1

We're scrubbing a ridiculous amount of data, and am finding many examples of clean data that are left with irrelevant punctuation at the beginning and end of the final string. Quotes and DoubleQuotes are fine, but leading/trailing dashes, commas, etc need to be removed

I've studied the answer at How can I remove all leading and trailing punctuation?, but am unable to find a way to accomplish the same in PHP.

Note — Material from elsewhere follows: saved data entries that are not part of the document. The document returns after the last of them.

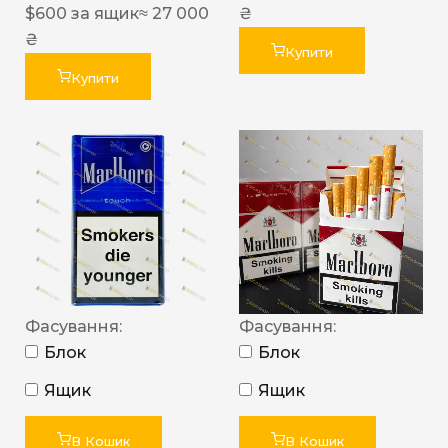
$
600
за ящик
≈ 27 000
₴
₴
Купити
Купити
Фасування:
Фасування:
Блок
Блок
Ящик
Ящик
В Кошик
В Кошик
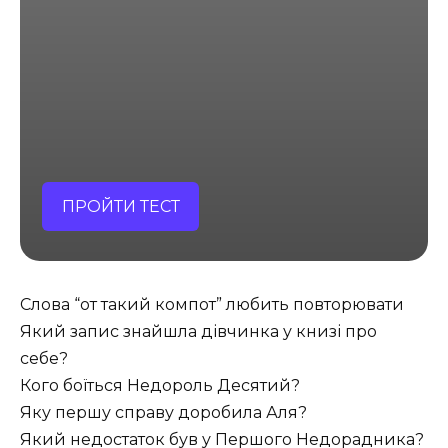
ПРОЙТИ ТЕСТ
Слова “от такий компот” любить повторювати
Який запис знайшла дівчинка у книзі про
себе?
Кого боїться Недороль Десятий?
Яку першу справу доробила Аля?
Який недостаток був у Першого Недорадника?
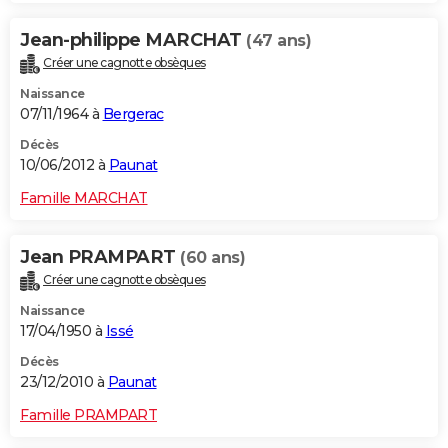
Jean-philippe MARCHAT
(47 ans)
Créer une cagnotte obsèques
Naissance
07/11/1964 à
Bergerac
Décès
10/06/2012 à
Paunat
Famille MARCHAT
Jean PRAMPART
(60 ans)
Créer une cagnotte obsèques
Naissance
17/04/1950 à
Issé
Décès
23/12/2010 à
Paunat
Famille PRAMPART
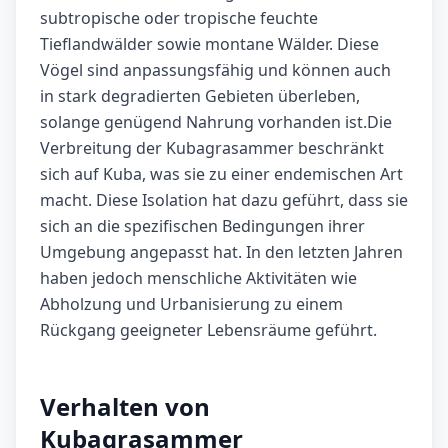
subtropische oder tropische feuchte
Tieflandwälder sowie montane Wälder. Diese
Vögel sind anpassungsfähig und können auch
in stark degradierten Gebieten überleben,
solange genügend Nahrung vorhanden ist.Die
Verbreitung der Kubagrasammer beschränkt
sich auf Kuba, was sie zu einer endemischen Art
macht. Diese Isolation hat dazu geführt, dass sie
sich an die spezifischen Bedingungen ihrer
Umgebung angepasst hat. In den letzten Jahren
haben jedoch menschliche Aktivitäten wie
Abholzung und Urbanisierung zu einem
Rückgang geeigneter Lebensräume geführt.
Verhalten von
Kubagrasammer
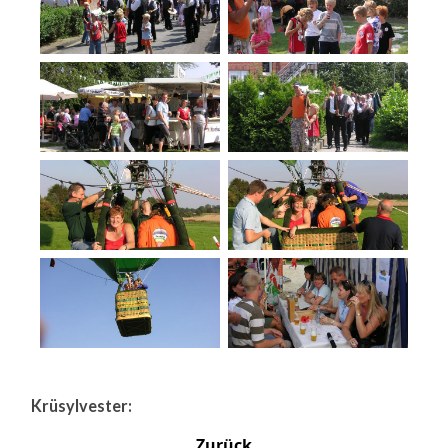
Krüsylvester:
Zurück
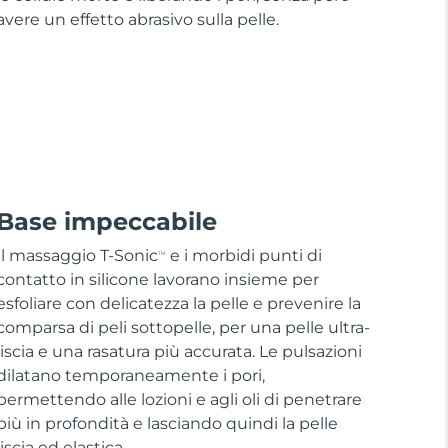
avere un effetto abrasivo sulla pelle.
Base impeccabile
Il massaggio T-Sonic
e i morbidi punti di
TM
contatto in silicone lavorano insieme per
esfoliare con delicatezza la pelle e prevenire la
comparsa di peli sottopelle, per una pelle ultra-
liscia e una rasatura più accurata. Le pulsazioni
dilatano temporaneamente i pori,
permettendo alle lozioni e agli oli di penetrare
più in profondità e lasciando quindi la pelle
liscia ed elastica.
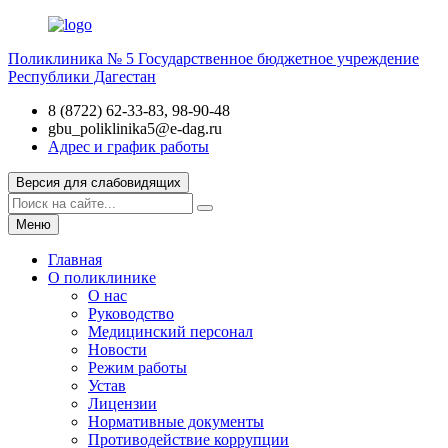
Поликлиника № 5
Государственное бюджетное учреждение
Республики Дагестан
8 (8722) 62-33-83, 98-90-48
gbu_poliklinika5@e-dag.ru
Адрес и график работы
Версия для слабовидящих
Меню
Главная
О поликлинике
О нас
Руководство
Медицинский персонал
Новости
Режим работы
Устав
Лицензии
Нормативные документы
Противодействие коррупции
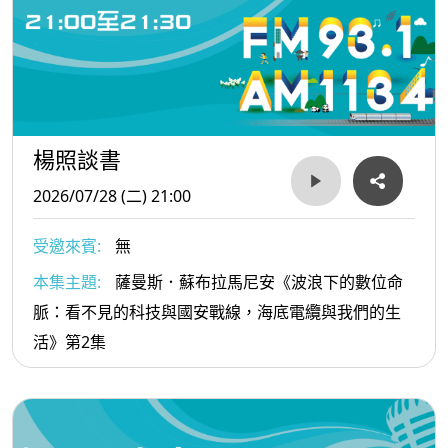
楊照談書
2026/07/28 (二) 21:00
受邀來賓:
無
本集主題:
薩曼斯．蘇布拉馬尼安《波浪下的數位命
脈：看不見的科技與國安戰線，海底電纜與我們的生
活》第2集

- some text.                dash and period should be removed
"Some Other Text".          period should be removed
it's a matter of opinion    apostrophe should be kept
/ some more text?           Slash should be removed and question mark kept

In short,

  • Certain punctuation occurring BEFORE the first AlphaNumeric character must be removed
  • Certain punctuation occurring AFTER the last AlphaNumeric character must be removed

How can I accomplish this with PHP - the few examples I've found surpass my RegEx/JS abilites.

Community
  • 1
  • 1
GDP
  • 7,641
  • 6
  • 40
  • 73
  • Do you want to keep the space after the dash in `- some text.` and after the slash in `/ some more text?` or should it be removed as well? – Aran-Fey Oct 06 '14 at 14:03
  • ultimately, everything should be trimmed, no leading/trailing spaces, but our PHP routines do that before saving anyways. – GDP Oct 06 '14 at 14:05
  • `s|^[/\s\-]||`, `s|[.\s/\-]$||`, basically – Marc B Oct 06 '14 at 14:07

3 Answers3

1

This is an answer without regex.

You can use the function trim (or a combination of ltrim/rtrim to specify all characters you want to remove. For your example:

$str = trim($str, " \t\n\r\0\x0B-.");

(As I suppose you also want to remove spacing and newlines at the begin/end, I left the default mask)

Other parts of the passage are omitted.